**Input data:**
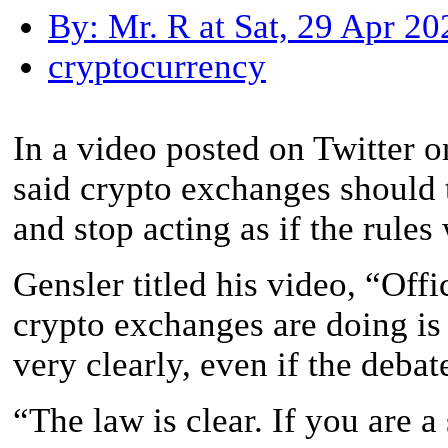
By: Mr. R at Sat, 29 Apr 2
cryptocurrency
In a video posted on Twitter 
said crypto exchanges should t
and stop acting as if the rule
Gensler titled his video, “Off
crypto exchanges are doing is 
very clearly, even if the deba
“The law is clear. If you are a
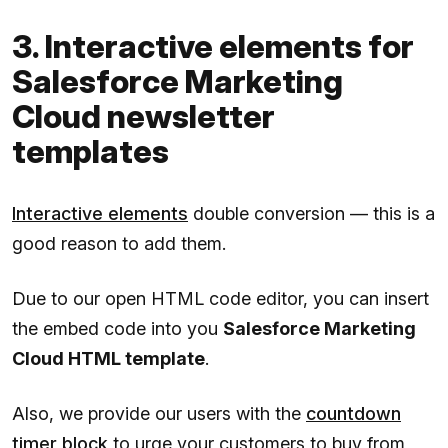
3. Interactive elements for
Salesforce Marketing
Cloud newsletter
templates
Interactive elements
double conversion — this is a
good reason to add them.
Due to our open HTML code editor, you can insert
the embed code into you
Salesforce Marketing
Cloud HTML template
.
Also, we provide our users with the
countdown
timer block
to urge your customers to buy from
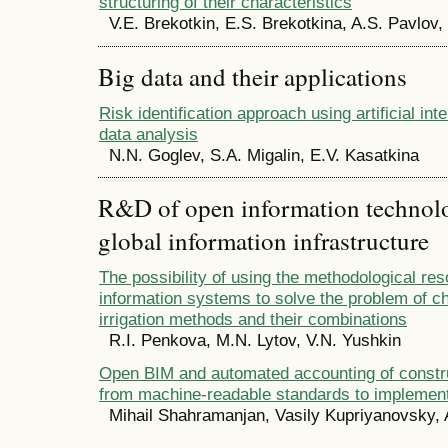
structuring of their characteristics
V.E. Brekotkin, E.S. Brekotkina, A.S. Pavlov,
Big data and their applications
Risk identification approach using artificial int
data analysis
N.N. Goglev, S.A. Migalin, E.V. Kasatkina
R&D of open information technolog
global information infrastructure
The possibility of using the methodological res
information systems to solve the problem of c
irrigation methods and their combinations
R.I. Penkova, M.N. Lytov, V.N. Yushkin
Open BIM and automated accounting of constr
from machine-readable standards to implement
Mihail Shahramanjan, Vasily Kupriyanovsky,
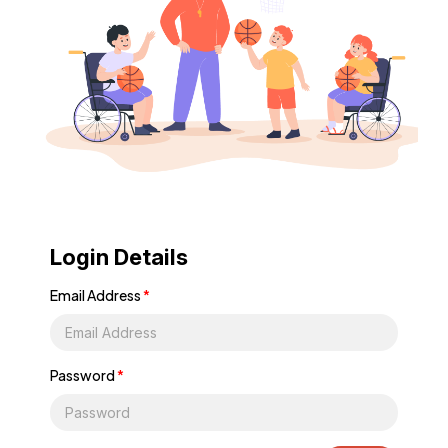
Login Details
Email Address
*
Password
*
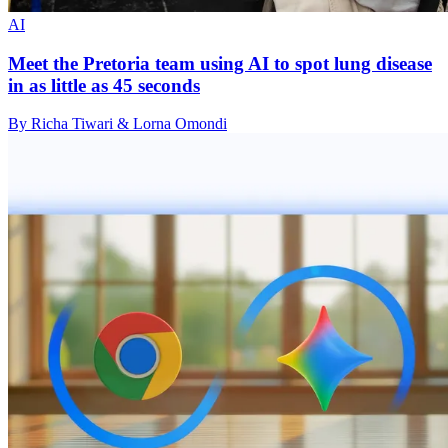
AI
Meet the Pretoria team using AI to spot lung disease
in as little as 45 seconds
By Richa Tiwari & Lorna Omondi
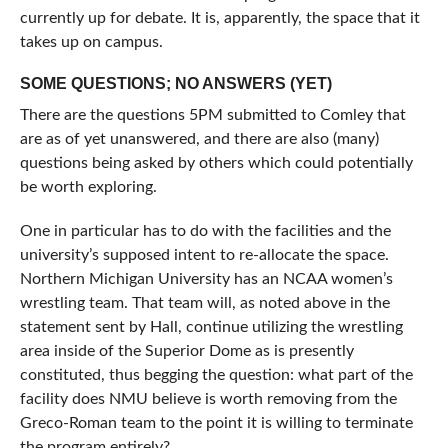
currently up for debate. It is, apparently, the space that it
takes up on campus.
SOME QUESTIONS; NO ANSWERS (YET)
There are the questions 5PM submitted to Comley that
are as of yet unanswered, and there are also (many)
questions being asked by others which could potentially
be worth exploring.
One in particular has to do with the facilities and the
university’s supposed intent to re-allocate the space.
Northern Michigan University has an NCAA women’s
wrestling team. That team will, as noted above in the
statement sent by Hall, continue utilizing the wrestling
area inside of the Superior Dome as is presently
constituted, thus begging the question: what part of the
facility does NMU believe is worth removing from the
Greco-Roman team to the point it is willing to terminate
the program entirely?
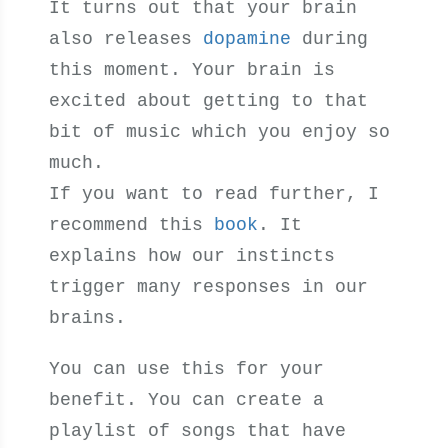
It turns out that your brain
also releases
dopamine
during
this moment. Your brain is
excited about getting to that
bit of music which you enjoy so
much.
If you want to read further, I
recommend this
book
. It
explains how our instincts
trigger many responses in our
brains.
You can use this for your
benefit. You can create a
playlist of songs that have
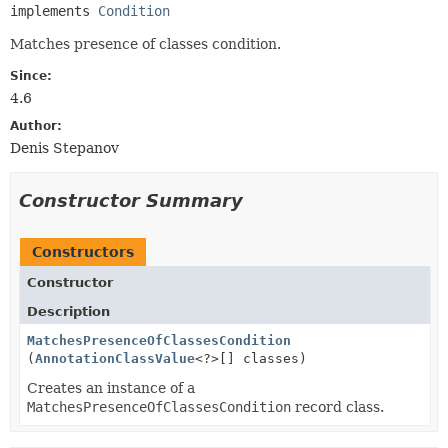
implements 
Condition
Matches presence of classes condition.
Since:
4.6
Author:
Denis Stepanov
Constructor Summary
Constructors
Constructor
Description
MatchesPresenceOfClassesCondition
(
AnnotationClassValue
<?>[] classes)
Creates an instance of a
MatchesPresenceOfClassesCondition
record class.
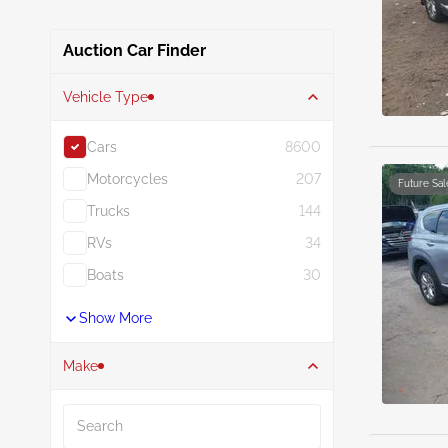
Auction Car Finder
Vehicle Type
Cars
8600
Motorcycles
207
Future Sal
Trucks
144
RVs
34
Boats
30
Show More
Make
Search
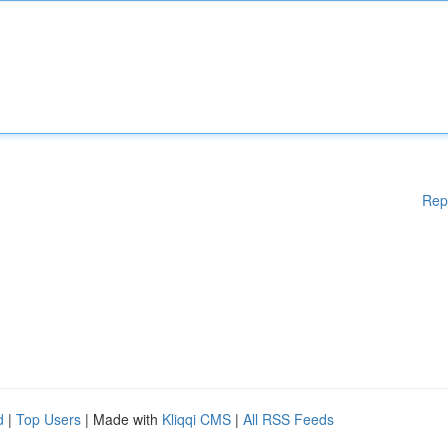
Rep
d
|
Top Users
| Made with
Kliqqi CMS
|
All RSS Feeds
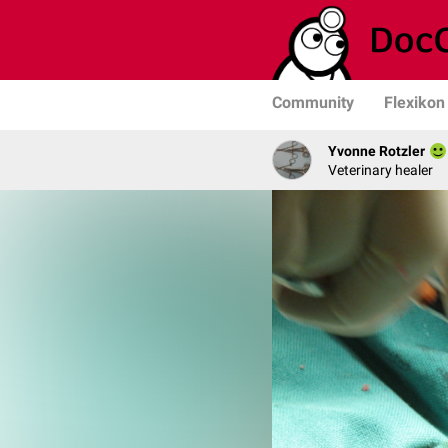
Community
Flexikon
Yvonne Rotzler
Veterinary healer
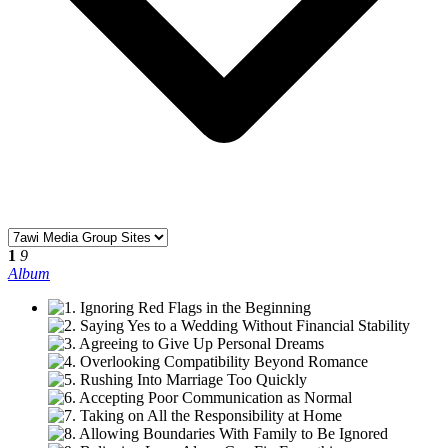
1
9
Album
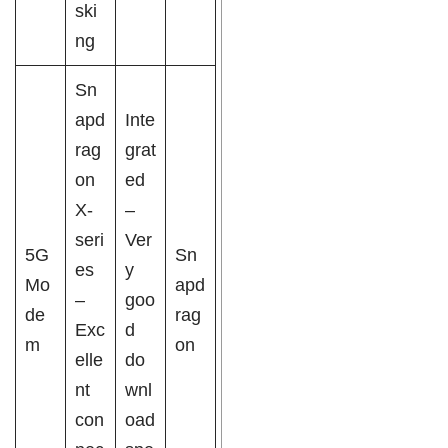
ski
ng
Sn
apd
Inte
rag
grat
on
ed
X-
–
seri
Ver
5G
Sn
es
y
Mo
apd
–
goo
de
rag
Exc
d
m
on
elle
do
nt
wnl
con
oad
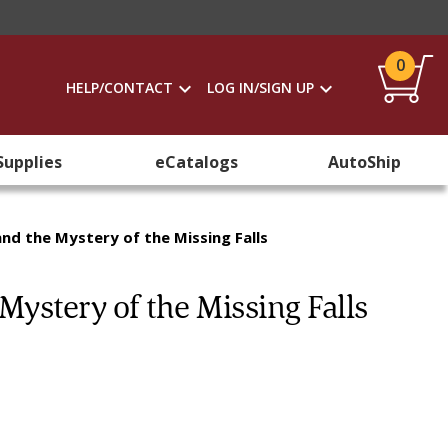
0
HELP/CONTACT
LOG IN/SIGN UP
Supplies
eCatalogs
AutoShip
and the Mystery of the Missing Falls
Mystery of the Missing Falls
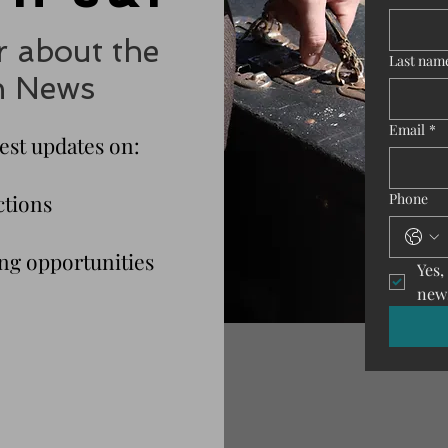
r about the
Last nam
n News
Email
*
test updates on:
ctions
Phone
g opportunities
Yes,
news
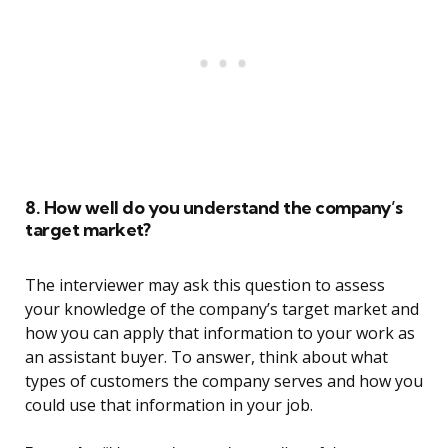
8. How well do you understand the company’s
target market?
The interviewer may ask this question to assess
your knowledge of the company’s target market and
how you can apply that information to your work as
an assistant buyer. To answer, think about what
types of customers the company serves and how you
could use that information in your job.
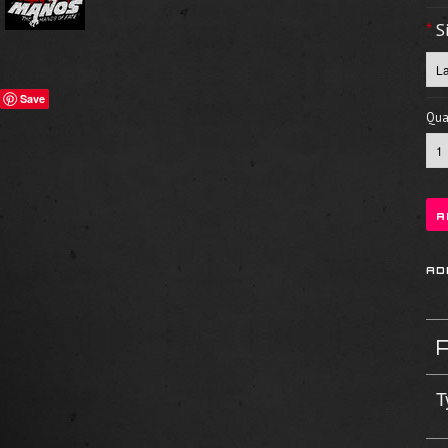
*
S
Save
Quan
T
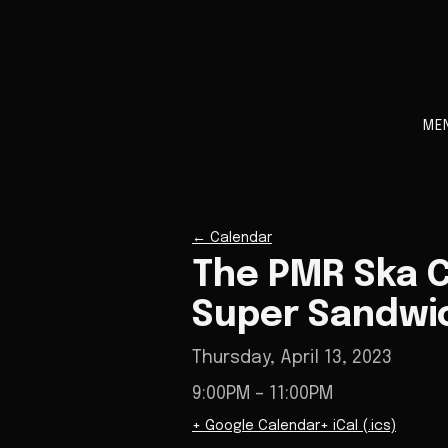
ME
←
Calendar
The PMR Ska C
Super Sandwi
Thursday, April 13, 2023
9:00PM
– 11:00PM
+ Google Calendar
+ iCal (.ics)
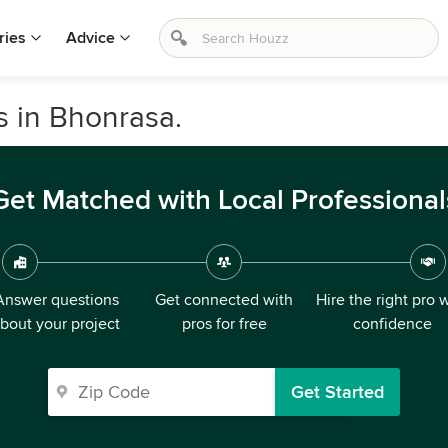
ries
Advice
s in Bhonrasa.
Get Matched with Local Professional
Answer questions
Get connected with
Hire the right pro 
bout your project
pros for free
confidence
Get Started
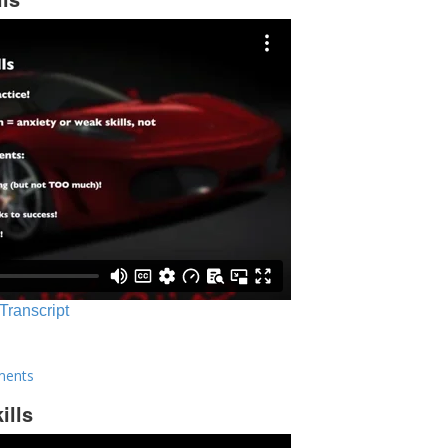
 Transcript
ments
ills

**Exercise instructions:**
Copy each line above where the string "elements" occurs.

**Written solution:**
3. Interactive elements for
Interactive elements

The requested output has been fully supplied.